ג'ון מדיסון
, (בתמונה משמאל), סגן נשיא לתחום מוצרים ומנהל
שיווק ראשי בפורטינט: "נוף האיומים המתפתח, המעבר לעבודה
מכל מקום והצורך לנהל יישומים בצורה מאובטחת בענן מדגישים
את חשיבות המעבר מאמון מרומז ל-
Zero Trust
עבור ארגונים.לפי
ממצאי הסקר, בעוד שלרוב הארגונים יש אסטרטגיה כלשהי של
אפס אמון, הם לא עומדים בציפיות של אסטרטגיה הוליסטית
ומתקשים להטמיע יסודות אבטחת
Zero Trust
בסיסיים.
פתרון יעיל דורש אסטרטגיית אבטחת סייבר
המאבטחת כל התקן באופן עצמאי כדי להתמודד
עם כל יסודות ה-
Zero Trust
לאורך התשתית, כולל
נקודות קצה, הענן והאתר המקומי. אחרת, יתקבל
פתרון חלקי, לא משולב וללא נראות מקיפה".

:::

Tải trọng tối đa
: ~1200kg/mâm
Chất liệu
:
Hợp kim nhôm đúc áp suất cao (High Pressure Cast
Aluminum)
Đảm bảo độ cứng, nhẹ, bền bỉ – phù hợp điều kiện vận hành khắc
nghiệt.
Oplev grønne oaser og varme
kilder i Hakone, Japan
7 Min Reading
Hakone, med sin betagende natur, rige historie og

:::

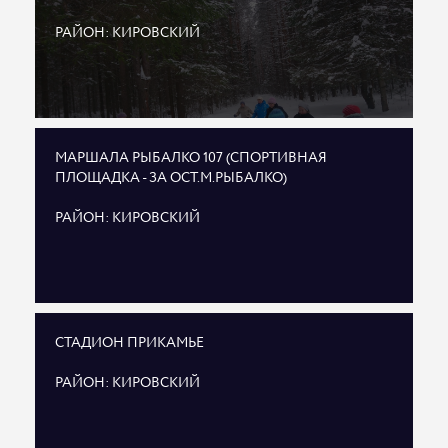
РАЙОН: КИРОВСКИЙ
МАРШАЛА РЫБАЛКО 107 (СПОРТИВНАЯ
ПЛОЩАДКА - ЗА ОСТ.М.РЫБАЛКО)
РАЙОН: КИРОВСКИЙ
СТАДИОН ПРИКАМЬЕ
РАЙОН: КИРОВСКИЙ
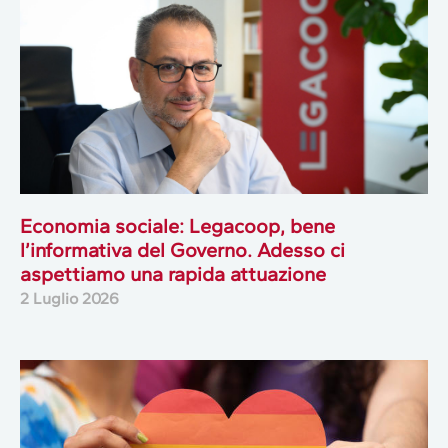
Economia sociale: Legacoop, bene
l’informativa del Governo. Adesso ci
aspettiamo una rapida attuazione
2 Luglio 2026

:::

**What you are asked to do**
From the line containing "ג'ון מדיסון" down to the line containing "פתרון חלקי, לא" in the material above, reproduce every line exactly, including the two end lines.

**Output for this task**
ג'ון מדיסון
, (בתמונה משמאל), סגן נשיא לתחום מוצרים ומנהל
שיווק ראשי בפורטינט: "נוף האיומים המתפתח, המעבר לעבודה
מכל מקום והצורך לנהל יישומים בצורה מאובטחת בענן מדגישים
את חשיבות המעבר מאמון מרומז ל-
Zero Trust
עבור ארגונים.לפי
ממצאי הסקר, בעוד שלרוב הארגונים יש אסטרטגיה כלשהי של
אפס אמון, הם לא עומדים בציפיות של אסטרטגיה הוליסטית
ומתקשים להטמיע יסודות אבטחת
Zero Trust
בסיסיים.
פתרון יעיל דורש אסטרטגיית אבטחת סייבר
המאבטחת כל התקן באופן עצמאי כדי להתמודד
עם כל יסודות ה-
Zero Trust
לאורך התשתית, כולל
נקודות קצה, הענן והאתר המקומי. אחרת, יתקבל
פתרון חלקי, לא משולב וללא נראות מקיפה".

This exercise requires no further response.